Je suis heureux de vous parler d’une contribution précoce de la société civile canadienne à la Convention sur les armes chimiques et à ses exigences législatives. L’idée d’ajouter une exigence en droit pénal a été proposée pour la première fois par un groupe d’avocats canadiens et par un étudiant idéaliste en chimie, moi-même, à la fin des années 1980. Notre groupe Markland, dirigé par le regretté Douglas Scott, c.r., a étudié les mécanismes de vérification et de conformité des traités antérieurs sur le contrôle des armements, et nous avons cherché à trouver de meilleures façons d’appliquer le droit international. Nous avons suggéré aux États participants à la Conférence du désarmement de modifier le libellé de la convention pour contraindre les pays à se doter de lois pénales nationales contraignantes pour les fonctionnaires et pour les citoyens, et de décréter que le non-respect de ces lois constitue une violation du droit national. Cette proposition a été incluse dans la version quasi définitive du texte évolutif de la Convention sur les armes chimiques. Le président, l’ambassadeur d’Allemagne Von Wagner, a pris soin de nous montrer en quoi nos idées avaient été intégrées, ce qui revient à dire qu’en recommandant l’inclusion d’une exigence législative précise, la société civile canadienne a joué un rôle dans l’élaboration du traité.

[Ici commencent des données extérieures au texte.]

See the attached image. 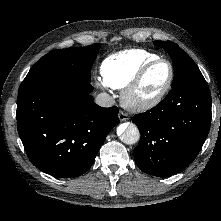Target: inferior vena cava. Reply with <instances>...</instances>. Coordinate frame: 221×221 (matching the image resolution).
Instances as JSON below:
<instances>
[{
  "label": "inferior vena cava",
  "instance_id": "obj_1",
  "mask_svg": "<svg viewBox=\"0 0 221 221\" xmlns=\"http://www.w3.org/2000/svg\"><path fill=\"white\" fill-rule=\"evenodd\" d=\"M95 102L101 107H112L115 103L114 99L107 93L98 94Z\"/></svg>",
  "mask_w": 221,
  "mask_h": 221
}]
</instances>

Les parlements aussi ont joué un rôle sans précédent dans l’élaboration du traité, non seulement pour ce qui est de la ratification de la législation pénale, mais aussi en ce qui concerne les dispositions relatives à la vérification et à la conformité. En 1993, je travaillais au contrôle des armes chimiques pour Parliamentarians for Global Action, ou PGA, organisation à laquelle je vous encourage tous d’adhérer. À Paris, en 1993, j’ai organisé pour PGA un symposium parlementaire à l’Assemblée législative française, coprésidé par feu l’honorable Warren Allmand, député de Notre-Dame-de-Grâce, qui m’avait également précédé à la présidence du Mouvement fédéraliste mondial (Canada). C’est sous sa gouverne, à Paris, que nous avons adopté une déclaration parlementaire sur la mise en œuvre de la Convention sur les armes chimiques et que nous avons participé aux cérémonies de signature du traité dans l’édifice de l’UNESCO.

Tandis que je sillonnais les couloirs de l’édifice de l’UNESCO, j’ai entendu la chef de la Section des traités des Nations unies qui m’appelait au loin. Elle voulait attirer mon attention sur le poids extrême du traité, avec ses presque 200 pages en anglais multipliées par les six langues officielles de l’ONU et son impression sur papier épais. Je l’ai donc aidée à transporter le traité, contenant toutes les signatures des ministres des Affaires étrangères et des plénipotentiaires, jusqu’au taxi qui l’attendait pour son voyage jusqu’à New York. Je dis à la blague à mes étudiants que c’est en portant le traité que j’ai ressenti le véritable poids du droit international. C’était vrai sur le plan juridique et physique, parce que le traité a innové sur le plan des affaires internationales et de la mise en œuvre des traités.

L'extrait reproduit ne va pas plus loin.